Everyone is probably tired of hearing “Wash your hands!” “Wash all the surfaces!” “Don’t leave your house!” Most of us are probably working hard to ensure we are cleaning everything we touch and sanitizing everything we can think to sanitize. But there’s always that one guy who scoffs and figures his hands are clean enough! That one person who says, “I cleaned that last month.” That’s always a bad look, but in these days of Coronavirus, it’s not just kind of gross, it’s dangerous.
How can Behavior Analysis Help Cleanliness Habits?
How can the field of behavior analysis help? Studies on hand-washing and general environmental cleanliness have been undertaken with encouraging results. One interesting study occurred in 2018 at a gym on a university campus. Obvious to anyone who has gone to the gym and watched a sweaty guy move on to the leg machine without wiping down the last machine he used, gyms can be optimal breeding grounds for all kinds of disturbing maladies. In their study, Ilexis Elba and Jonathan W. Ivy decided to try three different antecedent interventions to see if any might result in gym-goers showing more diligence in cleaning machines when they were finished using them.
Typical “Wipe down your machines after use” signs had been posted before research began. So, for the first condition, researchers added a verbal announcement over the loudspeaker of a woman saying, “Hey! Hey you! Someone wants to use that machine after you. Wipe down equipment after use.” To make the announcement more noticeable, the gym faded out the music before the announcement began and turned the music back on after the announcement ended.
In the second condition, the authors posted 6 signs around the target equipment, each with 2 graphic depictions of skin diseases that one could pick up in unsanitary conditions. In the third condition, the researchers kept the signs posted in addition to placing paper towels and sanitizing spray at each station.
Results of Study
Researchers found that the announcement didn’t really do much to change behavior. The signs resulted in an impressive increase in cleaning the equipment, but the increase didn’t necessarily last, decreasing after a period of time. The best, most lasting intervention appeared to be the accessibility of cleaning materials paired with the signs, which resulted in about a 53 percent increase in cleaning the machines after use.
Graph showing percentage of full and partial post-use cleaning of gym equipment across baseline, announcements, signs, and signs plus increased availability of cleaning materials.
Teaching Kids to Practice Cleanliness
Hopefully, with the recent additional threat to public health, adults are doing a decent job of maintaining cleanliness, but what about the kids? Not all kids have been taught how to best clean their hands (or if they have, they may not follow through). A study by Jess, Dozier, and Foley (2019) taught pre-school children how to wash their hands effectively. This study used video modeling, practice, verbal and visual feedback to teach and reinforce kids’ good handwashing behavior.
First, the authors showed a video that modeled the steps of handwashing, then they rehearsed handwashing with the children. They then taught a 20-second song about the correct steps set to the tune of “Frere Jacques.” Children were rewarded with verbal praise for following the correct steps for handwashing. In addition, researchers used a substance called “Glo-germ” which simulates germs commonly found on hands to measure whether the handwashing efforts made by the children actually resulted in cleaner hands.
Results of Study
At the beginning of the experiment, the authors gave each child a squirt of Glo-germ and asked them to lather it all over their hands. They then put the kids’ hands under a UV light and photographed them.

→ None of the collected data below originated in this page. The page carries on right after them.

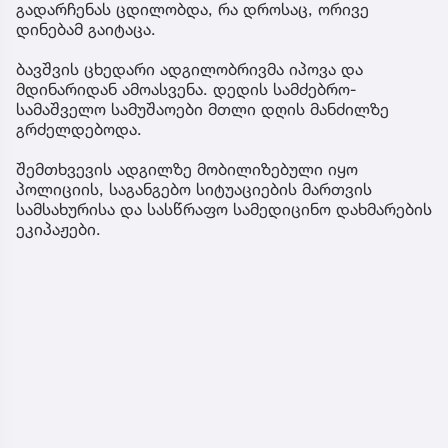
გადარჩენას ცდილობდა, რა დროსაც, ორივე
დინებამ გაიტაცა.
ბავშვის ცხედარი ადგილობრივმა იპოვა და
მდინარიდან ამოასვენა. დედის სამძებრო-
სამაშველო სამუშაოები მთლი დღის მანძილზე
გრძელდებოდა.
შემთხვევის ადგილზე მობილიზებული იყო
პოლიციის, საგანგებო სიტუაციების მართვის
სამსახურისა და სასწრაფო სამედიცინო დახმარების
ეკიპაჟები.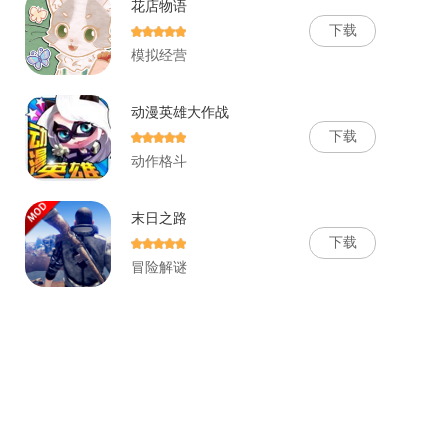
花店物语
下
载
模拟经营
动漫英雄大作战
下
载
动作格斗
末日之路
下
载
冒险解谜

After the kids washed their hands using the correct steps (from a hand-washing checklist), researchers had them put their hands under the UV light again and took photos. The study showed that when the children in the study used the correct hand-washing steps, it drastically reduced the illumination of “germs” (Glo-germ) on their hands to between 8-13% resulting in better overall cleanliness. (Illumination during baseline was at 91% and had decreased only to 68-77% before the kids were taught the hand-washing steps and taught the accompanying song.)
Graph showing the “germs” left on the hands of children before and after being taught how to properly use their hands.
The graphs to the left are the number of correct steps the children completed before and after training, and the graphs to the right depict the percentage of hands illuminated. “Germs” on the kids’ hands decreased dramatically as correct hand-washing steps increased.
Use Behavioral Analysis Skills To Encourage Cleanliness
It would seem that making it easier for staff to clean surfaces in group spaces, as well as posting eye-catching signs reminding everyone of the reasons for sanitizing might help increase cleanliness as we work collectively to fight the Coronavirus. Demonstrating hand washing to kids and making it fun and rewarding to follow each step teaches good behavior that can be used now and for years to come.
Stay safe (and wash your hands!), everyone!
Elba, I. & Ivy, J. (2018). Increasing the post-use cleaning of gym equipment using prompts and increased access to cleaning materials. Behavior Analysis in Practice. 11(4) 390-394.
Jess, R.L., Dozier, C.L. & Foley, E.A. (2019). Effects of a handwashing intervention package on handwashing in preschool children. Behavioral Interventions. 34(4) 475-486.